* Extracted data:
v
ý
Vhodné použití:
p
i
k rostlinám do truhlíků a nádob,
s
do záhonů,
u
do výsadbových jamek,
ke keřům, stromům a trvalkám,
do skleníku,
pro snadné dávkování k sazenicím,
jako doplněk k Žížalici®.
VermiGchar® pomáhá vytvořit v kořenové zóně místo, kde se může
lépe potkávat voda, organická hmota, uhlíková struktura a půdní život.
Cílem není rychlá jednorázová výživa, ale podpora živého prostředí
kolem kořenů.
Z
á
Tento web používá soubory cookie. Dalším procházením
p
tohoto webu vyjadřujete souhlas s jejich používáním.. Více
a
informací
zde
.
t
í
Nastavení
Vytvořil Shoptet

* Exercise prompt: Output the listing above without altering a single character.

* Response to this exercise:
v
ý
Vhodné použití:
p
i
k rostlinám do truhlíků a nádob,
s
do záhonů,
u
do výsadbových jamek,
ke keřům, stromům a trvalkám,
do skleníku,
pro snadné dávkování k sazenicím,
jako doplněk k Žížalici®.
VermiGchar® pomáhá vytvořit v kořenové zóně místo, kde se může
lépe potkávat voda, organická hmota, uhlíková struktura a půdní život.
Cílem není rychlá jednorázová výživa, ale podpora živého prostředí
kolem kořenů.
Z
á
Tento web používá soubory cookie. Dalším procházením
p
tohoto webu vyjadřujete souhlas s jejich používáním.. Více
a
informací
zde
.
t
í
Nastavení
Vytvořil Shoptet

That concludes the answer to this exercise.